Nicola Cardinale Department of Environmental Engineering & Physics Università degli Studi della Basilicata, Via della Tecnica n. 3, 85100 POTENZA, Italy tel. +39 0971474659, +39 097156537, e.mail cardinale@unibas.it

Antonella Guida Department of Architecture, Planning and Infrastructures for Transport Università degli Studi della Basilicata, Via della Tecnica n. 3, 85100 POTENZA, Italy tel. +39 0971474633, +39 097157104, e.mail guida@unibas.it

The M. Vallario's degree thesis of the course in Civil Buildings Engineering of the Università degli Studi della Basilicata (Potenza, Italy) is splitted up into a part of solar energy theory and devices, and a design. The design is on a simulation of a solar house in lucanian territory (40°N, 16°E; altitude: 800 m), energetically independent thanks to free solar gains and to thermal solar plants (innovative solar panels) and photovoltaics (amorphous silicon shingles): particular care is given to thermal insulation (10 cm of glass wool in external walls cavities, windows of Transparent Insulation Materials, like those in Solar House, Freiburg, and underground setting of the roofing and northern wall).
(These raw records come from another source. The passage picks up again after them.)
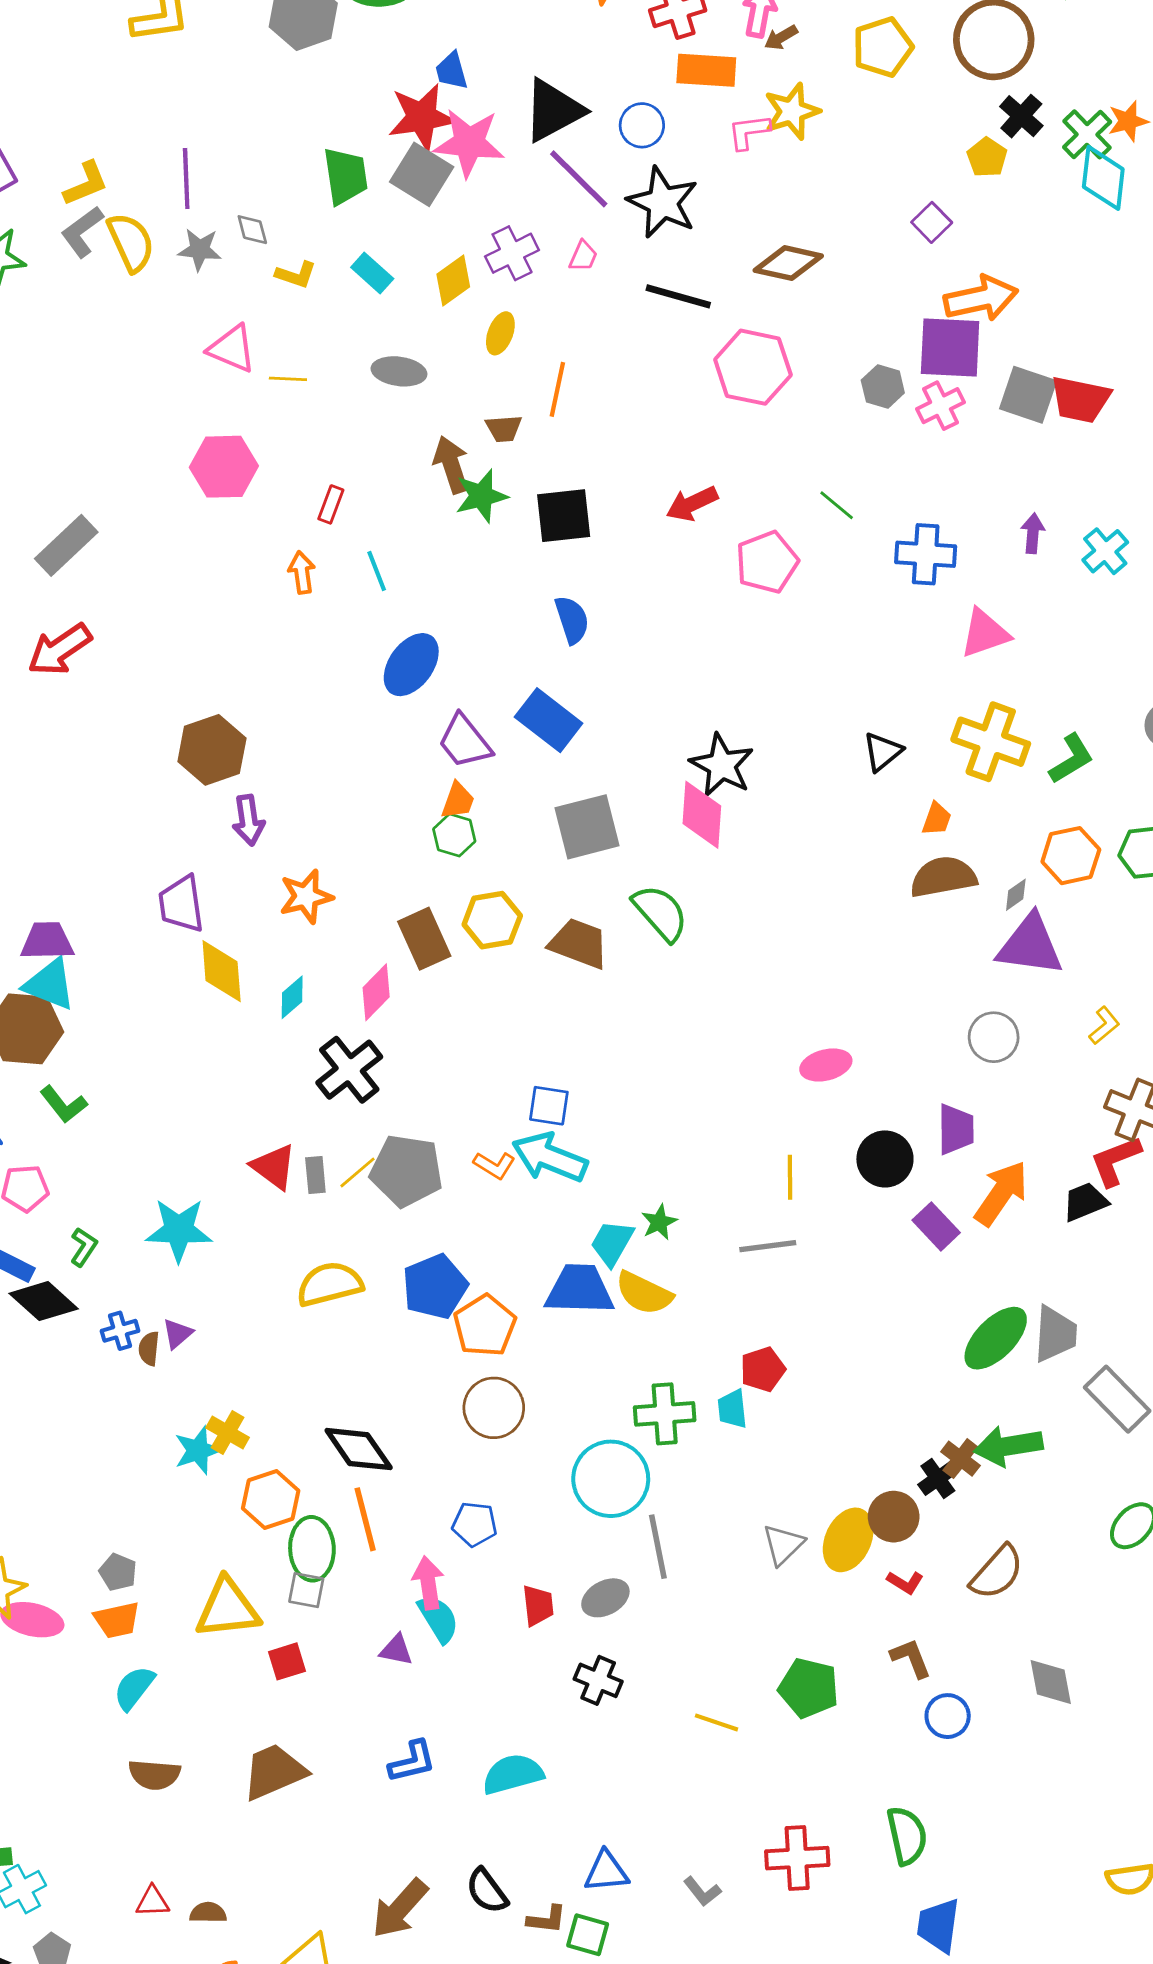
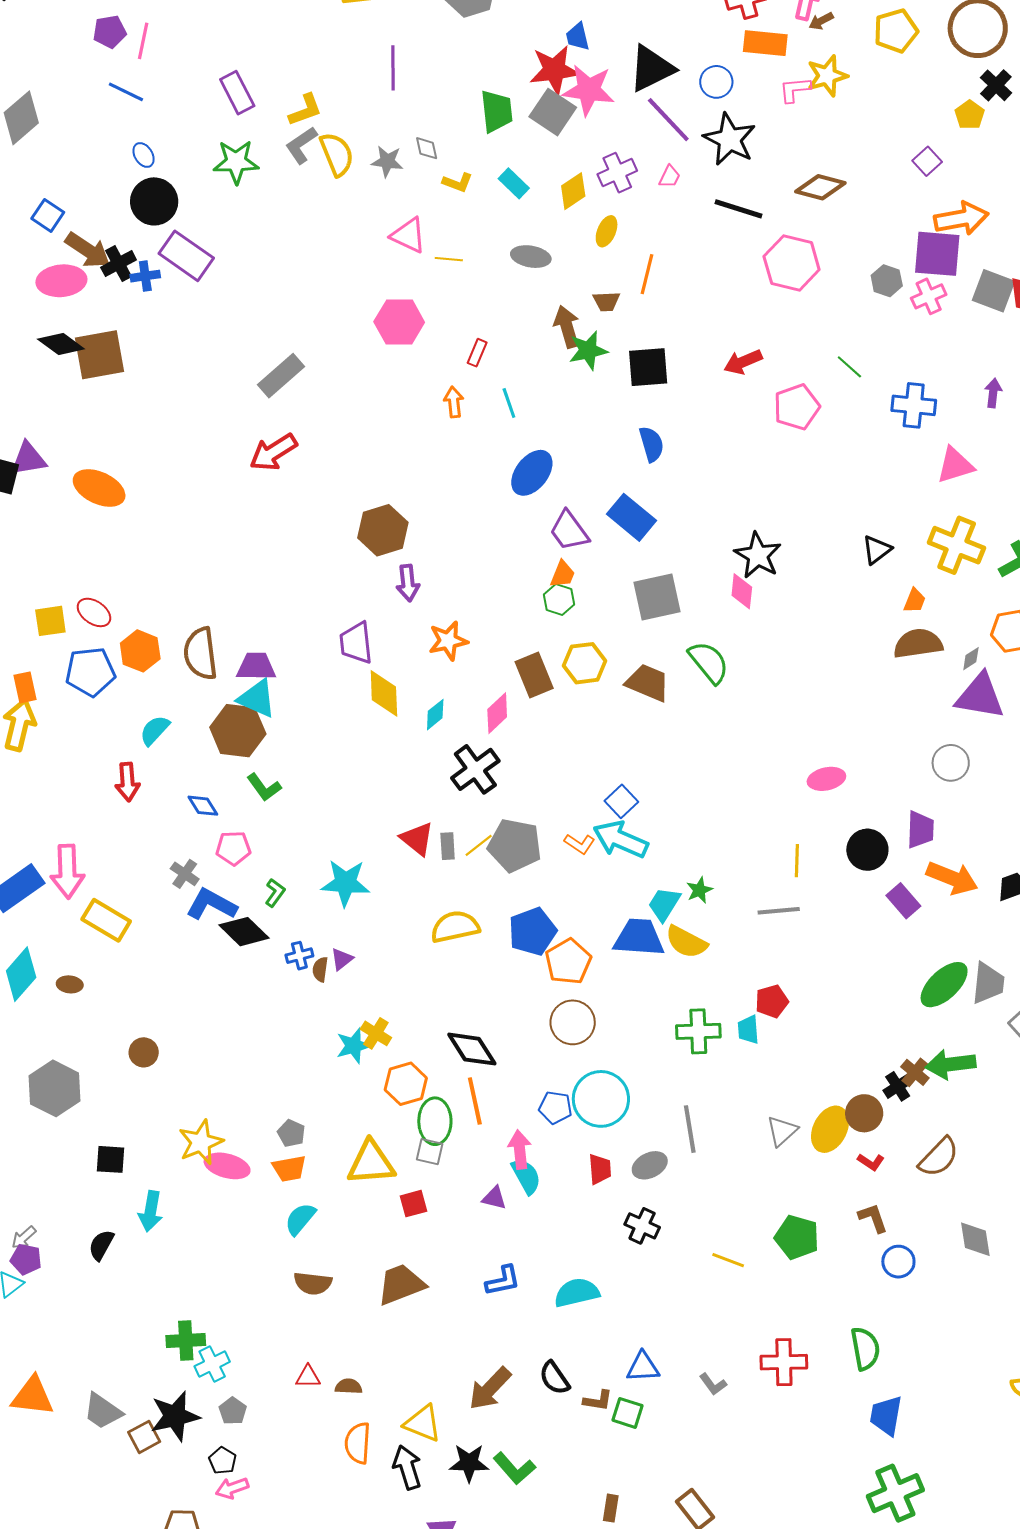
purple line: (186, 179) -> (393, 68), moved
pink diamond: (702, 815) -> (742, 591), size x0.7
blue square: (549, 1106) -> (621, 801), turned 36
orange arrow: (1001, 1193) -> (952, 878), turned 75
cyan circle: (611, 1479) -> (601, 1099), moved

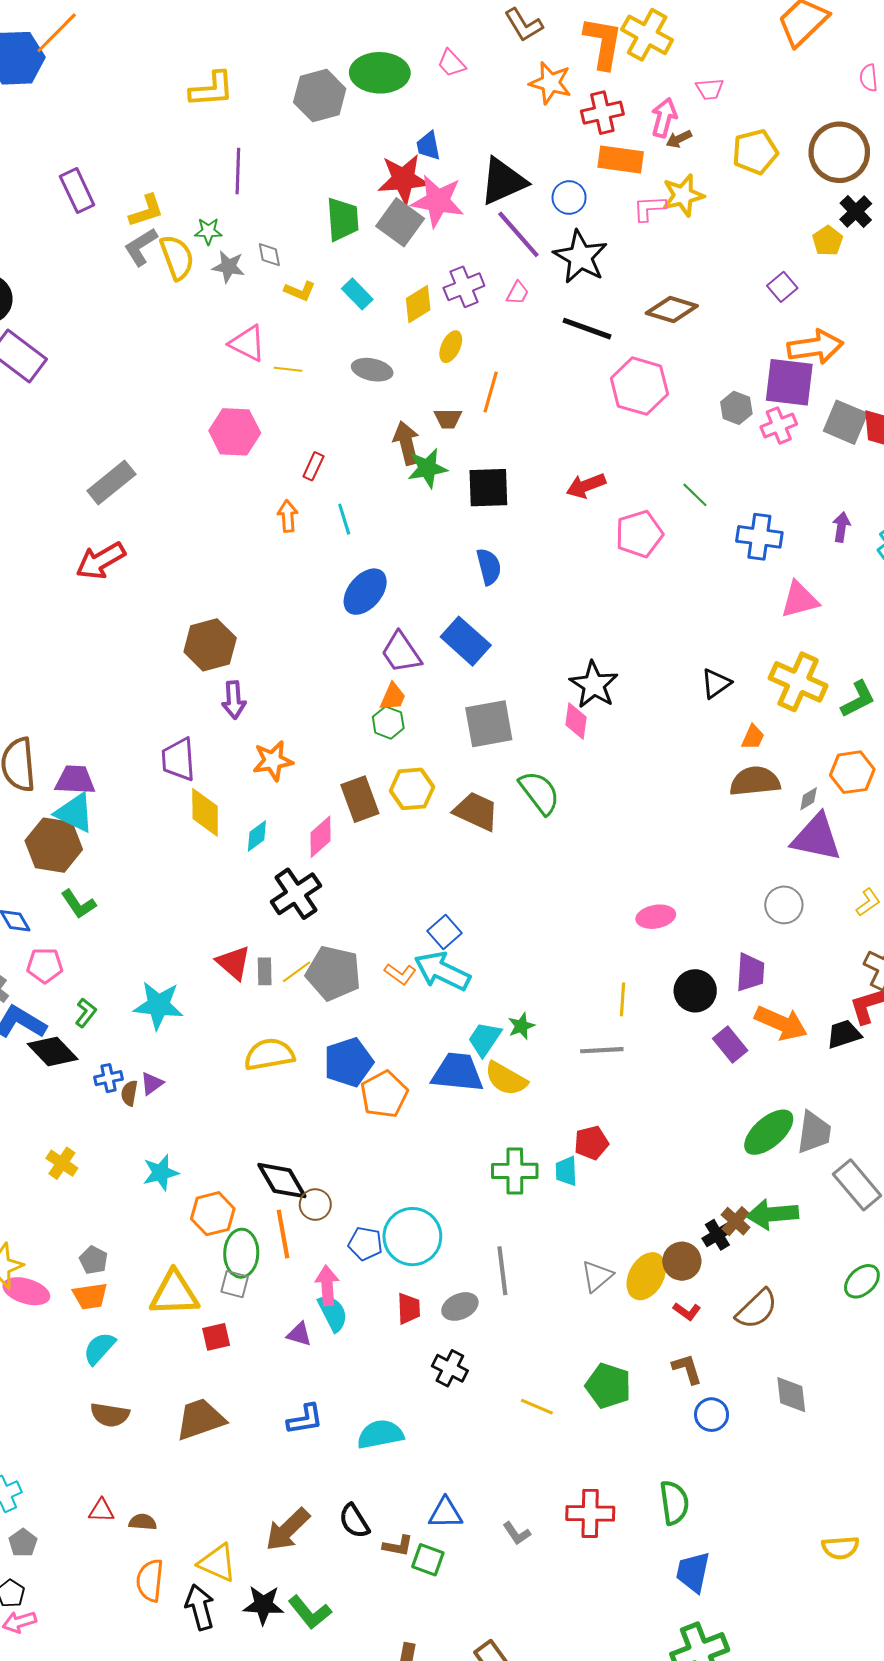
green star: (236, 162) -> (208, 231), moved, size x0.6
brown circle: (573, 1022) -> (315, 1205), moved, size x0.7
yellow cross: (376, 1033) -> (62, 1163), moved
PV cells, solar panels and transparent surfaces of the "living hothouse" are distributed on a south-facing surface with a 50° slope on the horizon.

Storage of the electrical energy from the PV cells is entrusted to electrochemical batteries of 20 kVAh capacity and to hydrogen cicle, usinf electolyzers, hydrogen (15 m³) and oxygen (7,5 m³) tanks, and fuel cells (2 stacks of 100 W each), that recharge batteries when their charge level is under a quarter of the maximum. From the fuel cells (PEMFC, 60-80°C of exercise temperature) depart pipes ending in a water-water exchanger, plunged in a 1000 litres hot water cistern, into which also meet the exchangers of the solar panels (natural flowing) and of the heating plant (forced flowing), whose radiators are copper coils drowned into the floor (see figure).

The annual balance of this building is largely positive, especially for thermal solar systems: in comparison with the 7752 kWh requirement (7420 domestic hot water, 332 heating) for the four users, only the solar panels collect 9353 kWh; free solar gains just through the hothouse make over than 27000 kWh/year, but a large part of them is dissipated, during summertime, through the cooling system, that uses a blowhole on the ceiling of the living hothouse, and air inlets by a conduit in touch with crushed stones behind the back wall (at 12°C constant through the seasons). Electricity produced by the a-Si cells is estimated in over 1600 kWh/y, compared with an estimated consumption of 1400 kWh; let's remember all the summertime kWh will be available all over the winter thanks to the hydrogen cycle.

Pay-back time of these plants (compared with the connection to the electric and methane grids, 3 km far, and respective plants) is evaluated approximately 29 years, in the hypotesis of their zero management cost and of the doubling of real prices of traditional thermal and electric kWh till 2010, driving higher the management costs of the traditional domestic energy plants.